Jimmy Heath, a jazz saxophonist, composer and bandleader, died Sunday. He was 93.

Jimmy Heath, a jazz saxophonist, composer and bandleader, died Sunday. He was 93.

Jimmy Heath, a saxophonist, composer and bandleader who played with some of the biggest names in jazz, died Sunday morning in Loganville, Georgia. He was 93.

Heath's death was confirmed by his wife, Mona Heath, WBGO in Chicago reported. Heath's grandson also confirmed the musician's death to NPR.

Heath's career spanned seven decades, and he played his music along with jazz greats Miles Davis, Dizzy Gillespie and John Coltrane, NPR reported. Known as a saxophonist, Heath also composed and arranged music.

Davis called Heath "one of the thoroughbreds" of jazz, WBGO reported.

James Edward Heath was born Oct. 25, 1926, in Philadelphia, the radio station reported. His father, Percy Heath Sr., played clarinet in a marching band. His mother, Arlethia, sang in the choir of her Baptist church.

"My father played the clarinet," Jimmy Heath told NPR in 2013. "He was an auto mechanic for a living, but he played the clarinet on the weekends. He'd get it out of the pawnshop and play in a marching band in Philadelphia. But my mother sang in a church choir. But we were privy to have all these great recordings in our home at that time. We heard all the bands. The big bands were prominent at that time."

In 1945 and 1946, Heath played in the Nat Towles Orchestra and toured the Midwest and South, WBGO reported

Heath formed the Jimmy Heath Orchestra in 1946, which featured Coltrane on second alto.

Davis hired Heath on tenor and recorded "C.T.A." (for Connie Theresa Ang, Heath's girlfriend) on the 1953 album, "Miles Davis Volume 1," WBGO reported.

Phil Schaap, the curator of jazz at the Lincoln Center in New York, told NPR that Heath's biggest contribution to music was bringing the 1940s bebop revolution to future generations.

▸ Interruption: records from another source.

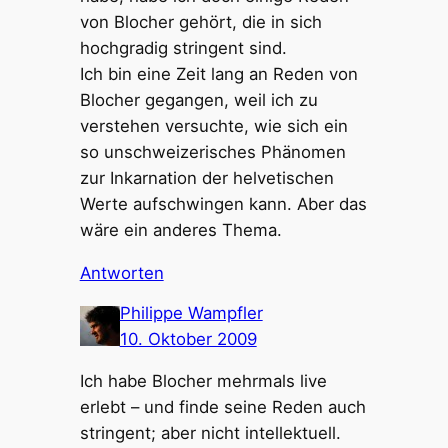
von Blocher gehört, die in sich
hochgradig stringent sind.
Ich bin eine Zeit lang an Reden von
Blocher gegangen, weil ich zu
verstehen versuchte, wie sich ein
so unschweizerisches Phänomen
zur Inkarnation der helvetischen
Werte aufschwingen kann. Aber das
wäre ein anderes Thema.
Antworten
Philippe Wampfler
10. Oktober 2009
Ich habe Blocher mehrmals live
erlebt – und finde seine Reden auch
stringent; aber nicht intellektuell.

"Moses is dead. The tablets are still here," Schaap told NPR. "Well, Jimmy Heath read the commandments of jazz, and he got the tablets from the great prophets. And he used it his way to great benefit, and he even fed it back towards the prophets. You know, Miles Davis used his stuff. Charlie Parker used his stuff. And John Coltrane was nurtured by Jimmy Heath."